Skip Connections are a Lifesaver: The designers of residual networks (ResNets) were onto something glorious. That same idea applies here. If you’re going really deep (for an RNN, “really deep” means more than 4 layers), consider adding residual connections between layers. It gives the gradient a shortcut and often makes deeper networks actually trainable.

class ResidualLSTM(nn.Module):
    def __init__(self, input_size, hidden_size, num_layers):
        super().__init__()
        self.lstm = nn.LSTM(input_size, hidden_size, num_layers, batch_first=True)
        self.residual = nn.Linear(input_size, hidden_size) if input_size != hidden_size else None

    def forward(self, x):
        out, _ = self.lstm(x)
        # Add residual connection from input to output of the last layer
        residual = x if self.residual is None else self.residual(x)
        # We add the residual for each time step
        return out + residual

Bidirectional is a Force Multiplier: Sometimes, context from the future is just as important as context from the past. For tasks like sentiment analysis or named entity recognition, you want your network to be omniscient. This is where bidirectional RNNs come in. You run two separate RNNs—one on the forward sequence and one on the reversed sequence—and concatenate their outputs. It doubles your parameter count and compute time, but the boost in performance is often worth it. And yes, you can and should stack bidirectional layers too. It’s a deep, bidirectional RNN. The code change? Just bidirectional=True.

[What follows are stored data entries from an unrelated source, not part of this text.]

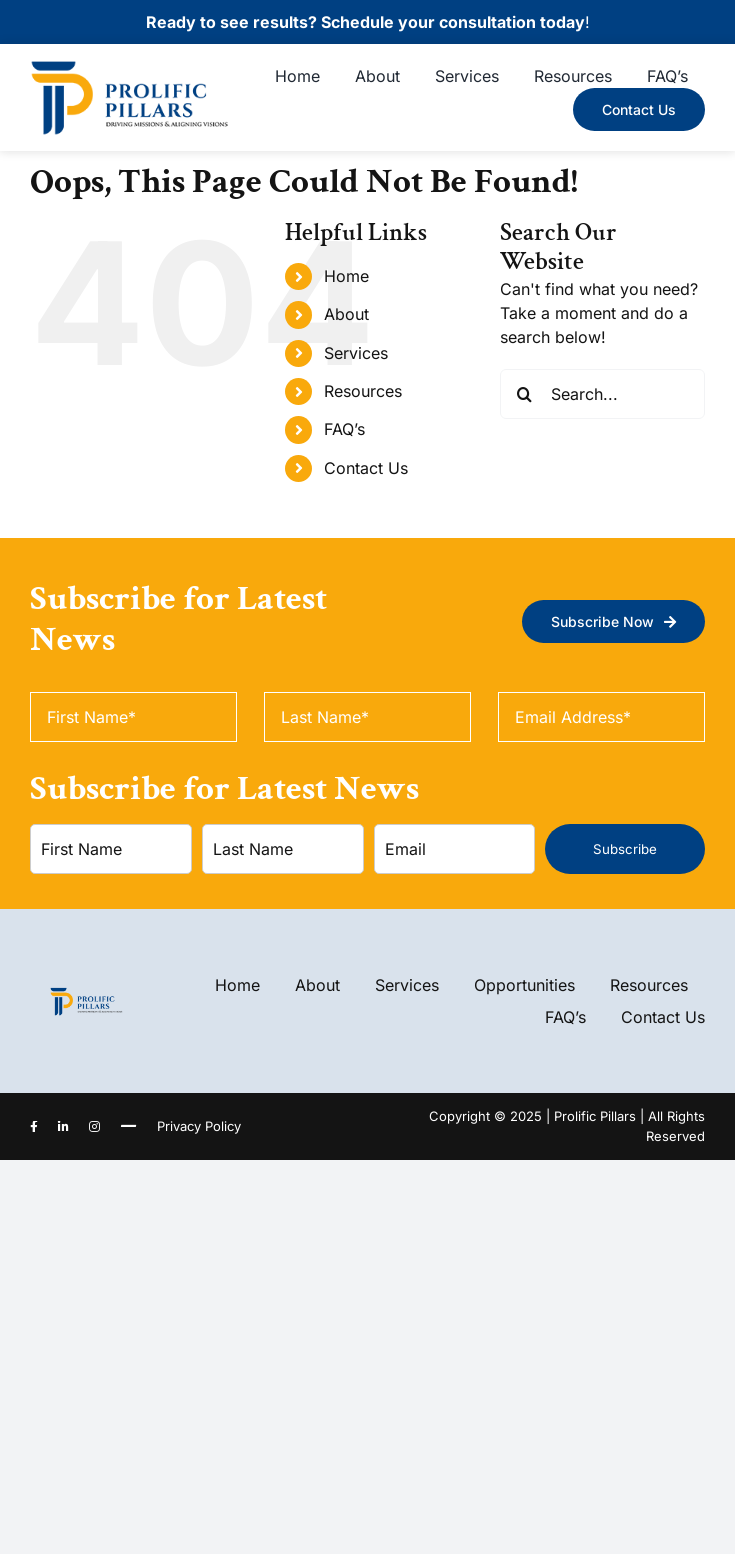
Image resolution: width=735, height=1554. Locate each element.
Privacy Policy (199, 1126)
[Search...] (602, 394)
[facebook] (34, 1127)
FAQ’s (344, 429)
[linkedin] (63, 1127)
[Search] (525, 394)
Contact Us (366, 468)
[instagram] (94, 1127)
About (346, 314)
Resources (363, 391)
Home (346, 276)
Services (356, 353)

# A beast: A 3-layer, bidirectional LSTM
deep_bi_lstm = nn.LSTM(input_size, hidden_size, num_layers, batch_first=True, bidirectional=True)
# The output dimension will be hidden_size * 2 because of the concatenation

Regularize Like Your Model Depends on It (It Does): Deep RNNs are massive over-parameterization machines begging to overfit. You need to fight back. Dropout is your primary weapon. But here’s the key insight: you don’t apply dropout within the inner gates of the LSTM—that usually cripples it. You apply dropout on the outputs between layers. In PyTorch, the dropout argument in the LSTM module does exactly this, applying dropout to the outputs of each layer except the last.

So, stack ’em up. But do it wisely. Start with 2 layers. See if 3 helps. If you go to 4, have a good reason and keep a close eye on your loss curve. You’re not just stacking cells; you’re building a hierarchy of temporal understanding.